Write out the entries once more, exactly as they appear.

[Recorded data]
□ □ □
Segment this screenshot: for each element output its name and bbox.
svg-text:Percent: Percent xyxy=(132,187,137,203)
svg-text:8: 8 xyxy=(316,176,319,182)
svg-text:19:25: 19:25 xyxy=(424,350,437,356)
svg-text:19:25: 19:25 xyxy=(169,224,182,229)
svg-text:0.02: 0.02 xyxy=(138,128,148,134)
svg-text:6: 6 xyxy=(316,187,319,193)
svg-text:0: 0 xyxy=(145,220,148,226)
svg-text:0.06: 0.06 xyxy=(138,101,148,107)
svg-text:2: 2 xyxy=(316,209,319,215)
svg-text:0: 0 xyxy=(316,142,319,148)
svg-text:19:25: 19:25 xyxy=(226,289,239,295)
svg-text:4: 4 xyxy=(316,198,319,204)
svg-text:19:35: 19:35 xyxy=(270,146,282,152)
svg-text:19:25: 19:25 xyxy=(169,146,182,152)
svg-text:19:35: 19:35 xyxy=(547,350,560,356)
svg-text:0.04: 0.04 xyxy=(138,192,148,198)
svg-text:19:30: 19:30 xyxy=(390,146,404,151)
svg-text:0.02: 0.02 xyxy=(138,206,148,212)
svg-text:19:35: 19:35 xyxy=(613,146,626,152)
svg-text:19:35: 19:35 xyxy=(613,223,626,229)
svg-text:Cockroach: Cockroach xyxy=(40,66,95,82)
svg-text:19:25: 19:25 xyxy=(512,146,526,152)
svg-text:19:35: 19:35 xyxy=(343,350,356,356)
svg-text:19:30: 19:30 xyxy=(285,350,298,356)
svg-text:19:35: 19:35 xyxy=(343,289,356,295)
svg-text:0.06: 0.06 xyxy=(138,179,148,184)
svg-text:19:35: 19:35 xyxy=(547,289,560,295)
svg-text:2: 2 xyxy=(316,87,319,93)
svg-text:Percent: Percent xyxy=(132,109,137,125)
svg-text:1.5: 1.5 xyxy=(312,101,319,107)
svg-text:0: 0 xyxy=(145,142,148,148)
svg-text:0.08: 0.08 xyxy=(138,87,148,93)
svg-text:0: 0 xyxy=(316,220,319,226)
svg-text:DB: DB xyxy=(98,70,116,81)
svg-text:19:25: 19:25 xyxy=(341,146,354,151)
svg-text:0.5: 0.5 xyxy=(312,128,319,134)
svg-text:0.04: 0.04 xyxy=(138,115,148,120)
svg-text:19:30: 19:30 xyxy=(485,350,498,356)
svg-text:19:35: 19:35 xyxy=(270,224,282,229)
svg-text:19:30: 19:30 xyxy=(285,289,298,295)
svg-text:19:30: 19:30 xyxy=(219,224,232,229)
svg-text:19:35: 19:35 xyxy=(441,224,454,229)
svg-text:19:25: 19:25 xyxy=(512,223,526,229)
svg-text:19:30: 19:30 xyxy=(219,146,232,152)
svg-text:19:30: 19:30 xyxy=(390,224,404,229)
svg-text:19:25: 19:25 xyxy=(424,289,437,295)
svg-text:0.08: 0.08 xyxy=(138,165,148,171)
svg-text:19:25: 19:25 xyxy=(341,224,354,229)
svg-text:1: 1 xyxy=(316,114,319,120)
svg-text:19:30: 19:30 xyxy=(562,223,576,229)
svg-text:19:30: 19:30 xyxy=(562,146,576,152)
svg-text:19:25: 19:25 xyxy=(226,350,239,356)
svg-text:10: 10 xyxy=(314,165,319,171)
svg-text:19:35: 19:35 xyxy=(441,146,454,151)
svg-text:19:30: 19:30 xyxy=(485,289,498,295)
□ □ □
#### Solved problem
Segment this screenshot: for each element output its name and bbox.
svg-text:Percent: Percent xyxy=(132,187,137,203)
svg-text:8: 8 xyxy=(316,176,319,182)
svg-text:19:25: 19:25 xyxy=(424,350,437,356)
svg-text:19:25: 19:25 xyxy=(169,224,182,229)
svg-text:0.02: 0.02 xyxy=(138,128,148,134)
svg-text:6: 6 xyxy=(316,187,319,193)
svg-text:0: 0 xyxy=(145,220,148,226)
svg-text:0.06: 0.06 xyxy=(138,101,148,107)
svg-text:2: 2 xyxy=(316,209,319,215)
svg-text:0: 0 xyxy=(316,142,319,148)
svg-text:19:25: 19:25 xyxy=(226,289,239,295)
svg-text:4: 4 xyxy=(316,198,319,204)
svg-text:19:35: 19:35 xyxy=(270,146,282,152)
svg-text:19:25: 19:25 xyxy=(169,146,182,152)
svg-text:19:35: 19:35 xyxy=(547,350,560,356)
svg-text:0.04: 0.04 xyxy=(138,192,148,198)
svg-text:19:30: 19:30 xyxy=(390,146,404,151)
svg-text:0.02: 0.02 xyxy=(138,206,148,212)
svg-text:19:35: 19:35 xyxy=(613,146,626,152)
svg-text:19:35: 19:35 xyxy=(613,223,626,229)
svg-text:Cockroach: Cockroach xyxy=(40,66,95,82)
svg-text:19:25: 19:25 xyxy=(512,146,526,152)
svg-text:19:35: 19:35 xyxy=(343,350,356,356)
svg-text:19:30: 19:30 xyxy=(285,350,298,356)
svg-text:19:35: 19:35 xyxy=(343,289,356,295)
svg-text:0.06: 0.06 xyxy=(138,179,148,184)
svg-text:19:35: 19:35 xyxy=(547,289,560,295)
svg-text:2: 2 xyxy=(316,87,319,93)
svg-text:Percent: Percent xyxy=(132,109,137,125)
svg-text:1.5: 1.5 xyxy=(312,101,319,107)
svg-text:0: 0 xyxy=(145,142,148,148)
svg-text:0.08: 0.08 xyxy=(138,87,148,93)
svg-text:0: 0 xyxy=(316,220,319,226)
svg-text:DB: DB xyxy=(98,70,116,81)
svg-text:19:25: 19:25 xyxy=(341,146,354,151)
svg-text:0.5: 0.5 xyxy=(312,128,319,134)
svg-text:0.04: 0.04 xyxy=(138,115,148,120)
svg-text:19:30: 19:30 xyxy=(485,350,498,356)
svg-text:19:35: 19:35 xyxy=(270,224,282,229)
svg-text:19:30: 19:30 xyxy=(285,289,298,295)
svg-text:19:30: 19:30 xyxy=(219,224,232,229)
svg-text:19:35: 19:35 xyxy=(441,224,454,229)
svg-text:19:25: 19:25 xyxy=(512,223,526,229)
svg-text:19:30: 19:30 xyxy=(219,146,232,152)
svg-text:19:30: 19:30 xyxy=(390,224,404,229)
svg-text:19:25: 19:25 xyxy=(424,289,437,295)
svg-text:0.08: 0.08 xyxy=(138,165,148,171)
svg-text:19:25: 19:25 xyxy=(341,224,354,229)
svg-text:1: 1 xyxy=(316,114,319,120)
svg-text:19:30: 19:30 xyxy=(562,223,576,229)
svg-text:19:30: 19:30 xyxy=(562,146,576,152)
svg-text:19:25: 19:25 xyxy=(226,350,239,356)
svg-text:10: 10 xyxy=(314,165,319,171)
svg-text:19:35: 19:35 xyxy=(441,146,454,151)
svg-text:19:30: 19:30 xyxy=(485,289,498,295)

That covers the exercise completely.